At first, Google was just a search engine, but once it reached sufficient scale to be a meaningful driver of traffic, it became a hardcore marketplace for traffic — both one of its own (wildly successful) creation, in the form of AdWords, and one of the market’s creation, in the form of spam. Now that social media sites like Digg have become meaningful drivers of traffic, it’s inevitable that — despite the use of friendly terms like “community” and “social” — these sites will become hardcore marketplaces for traffic. As competition for traffic and attention intensifies, efforts to game the marketplace — i.e. game the “community” — will become more elaborate. Niall Kennedy previously documented this phenomenon, and Elenor Mills at CNET does again today.

Some examples of a “hardcore marketplace for traffic” from the CNET piece:

Companies charge as much as $15,000 to get content up on Digg, said Neil Patel, chief technology officer at the Internet marketing firm ACS. If a story becomes popular on Digg and generates links back to a marketer’s Web site, that site may rise in search engine results and will not have to spend money on search advertising, he said.

Another way to get Web links to a suspicious site is to get inside help from users at a social media site. For instance, spammers have tried to infiltrate Digg to build up reputations and promote stories for marketers, experts say.

Other scammers are trying other ways to buy votes. A site dubbed “User/Submitter,” purports to pay people 50 cents for digging three stories and charges $20 for each story submitted to the site, plus $1 for every vote it gets. The Spike the Vote Web site boasts that it is a “bulletproof way to cheat Digg” and offers a point system for Digg users to submit and dig stories.

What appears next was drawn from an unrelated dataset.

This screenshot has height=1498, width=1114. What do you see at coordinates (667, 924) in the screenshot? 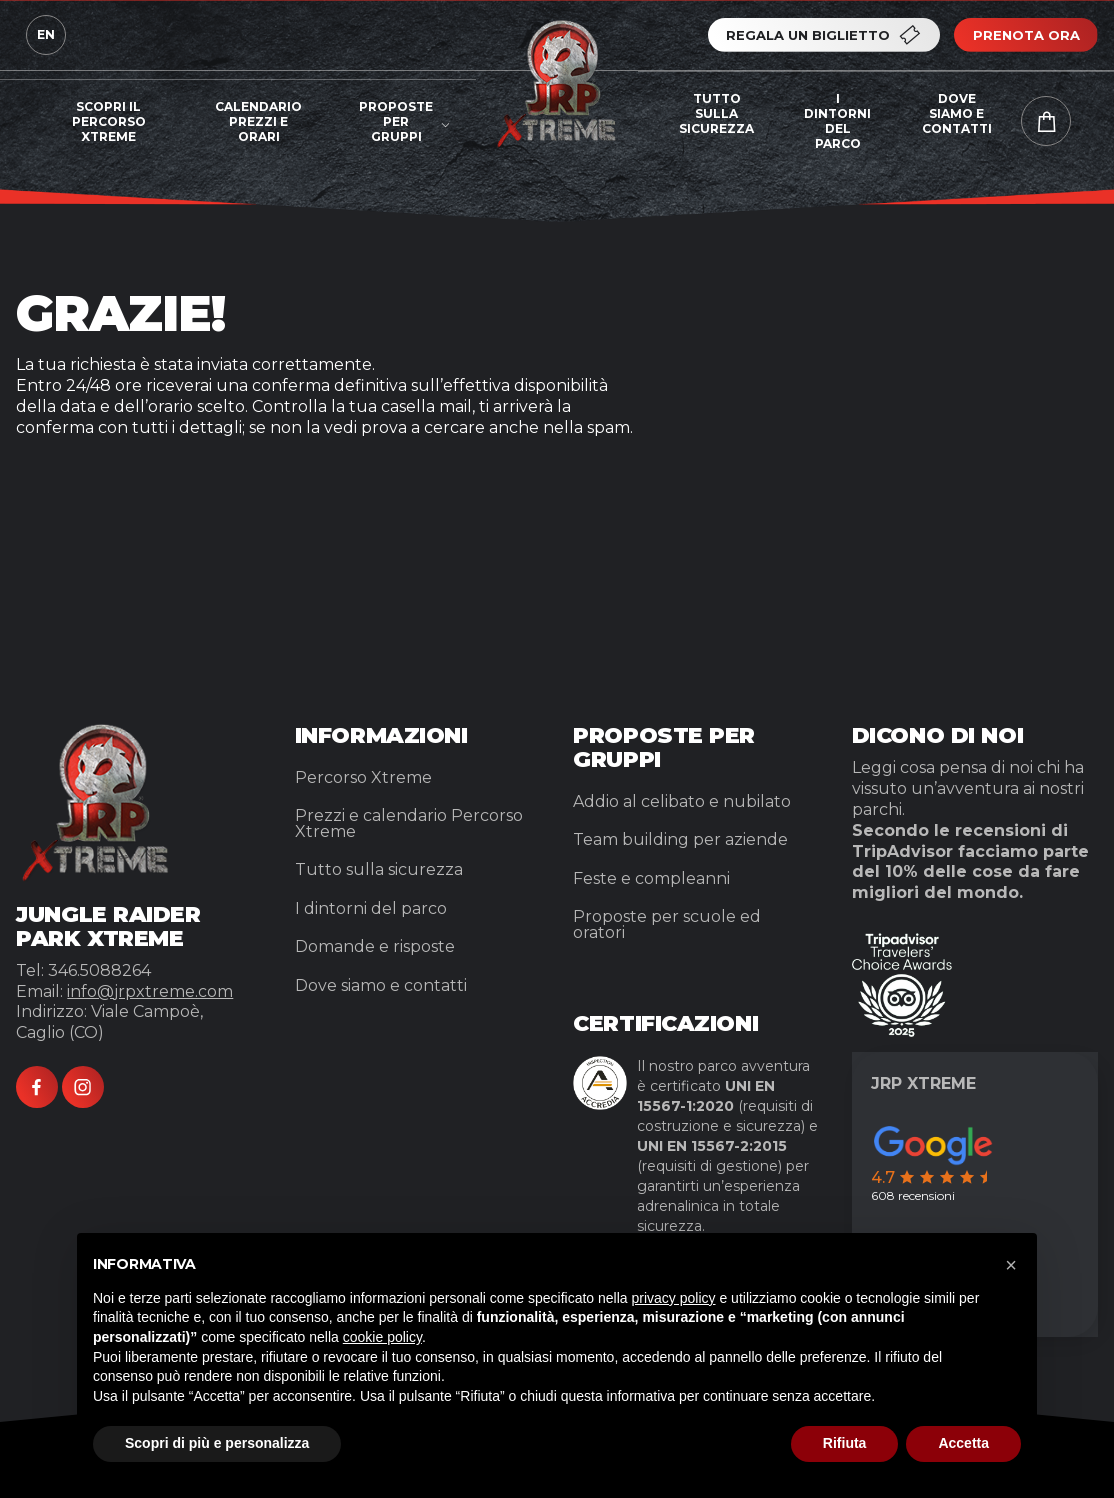 I see `Proposte per scuole ed oratori` at bounding box center [667, 924].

And Friendly Vote bills itself as an “online resource for Web masters” to improve their marketing on sites like Digg and Delicious.

There’s nothing unexpected or inherently “bad” about this — we just need to remember how quickly “social” can become “commercial” and managing the “community” can become managing the “marketplace.”

(I was tempted to make reference to bribing “gatekeepers,” but I know how that term grates on some people’s ideology.)